秋田でプロバスケットボールチームを立ち上げた先駆者、秋田ノーザンハピネッツ株式会社代表取締役社長の水野勇気さんをゲストにお招きし、船木会長と新春対談を行いました。
会長 新年あけましておめでとうございます。JAグループ役職員の皆さまにおかれましては、良き新春をお迎えのこととお慶び申し上げます。秋田ノーザンハピネッツ株式会社 代表取締役社長の水野勇気さんをお招きしました。
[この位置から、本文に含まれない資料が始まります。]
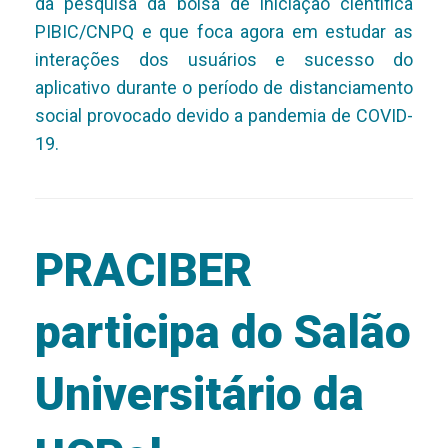
da pesquisa da bolsa de iniciação científica
PIBIC/CNPQ e que foca agora em estudar as
interações dos usuários e sucesso do
aplicativo durante o período de distanciamento
social provocado devido a pandemia de COVID-
19.
PRACIBER
participa do Salão
Universitário da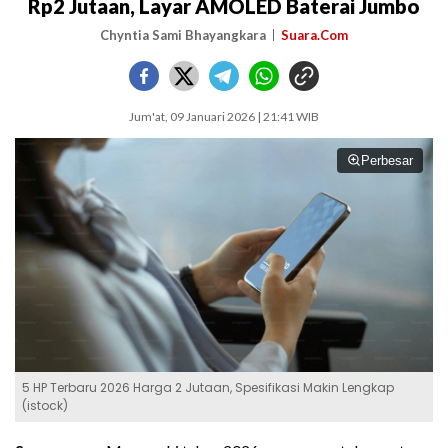
Rp2 Jutaan, Layar AMOLED Baterai Jumbo
Chyntia Sami Bhayangkara
Suara.Com
Jum'at, 09 Januari 2026 | 21:41 WIB
Perbesar
5 HP Terbaru 2026 Harga 2 Jutaan, Spesifikasi Makin Lengkap
(istock)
私たち役職員への新春メッセージとして、秋田を元気にするための挑戦や改革などについて伺い、新鮮な気持ちで新しい年をスタートできればと思っております。水野社長、あけましておめでとうございます。
水野 あけましておめでとうございます。いつも応援いただきありがとうございます。
会長 今年は秋田ノーザンハピネッツ10年目と伺いました。10年でよくここまで来られたと感服します。応援するブースターの皆さんやバックアップ体制など盤石な基礎が築かれている表れですね。
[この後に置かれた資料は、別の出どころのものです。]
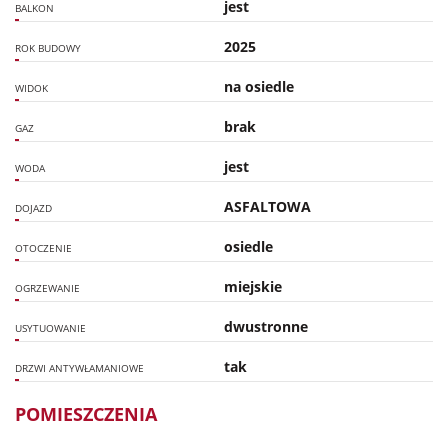
jest
BALKON
2025
ROK BUDOWY
na osiedle
WIDOK
brak
GAZ
jest
WODA
ASFALTOWA
DOJAZD
osiedle
OTOCZENIE
miejskie
OGRZEWANIE
dwustronne
USYTUOWANIE
tak
DRZWI ANTYWŁAMANIOWE
POMIESZCZENIA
水野 秋田のブースターの皆さまは、日本一の熱量で応援をしてくださいます。アウェーの試合にも来てくれて、間違いなく選手たちにとって頑張ろうと思える存在です。
◆スポーツは人と地域のパワー
会長 なぜ、プロバスケットボールチームを作りたいと考えたのですか。
水野 アメリカとオーストラリアに留学した経験がバスケットチームの立ち上げ活動につながりました。プロスポーツ大国では、ある程度の規模の町には地元チームがあり、それを地域の人たちが応援しています。そんな光景を目の当たりにし、国際教養大学を卒業後「秋田にプロスポーツチームがあれば、新しい楽しみができる」と確信しました。秋田は能代工業高校や、天皇杯で日本一になった秋田いすゞなど、バスケット文化のベースがあります。また、秋田の冬は雪が降って楽しみが少ない。農家の人もひと段落の時期だと思い、そんな時こそ室内で楽しめるバスケットボールはピッタリじゃないかって発想を巡らせました。
会長 地域の気候や文化に合ったスポーツを、地域の人と育てていくという精神がチーム誕生の根底にあるのですね。
水野 地域と共に楽しめることは常に大切に考えています。能代市で行われたホームゲームでは能代市役所の「ねぎ課」の皆さんと協力して白神ねぎのキャンペーンをさせていただき、農家の方にも応援に来ていただきました。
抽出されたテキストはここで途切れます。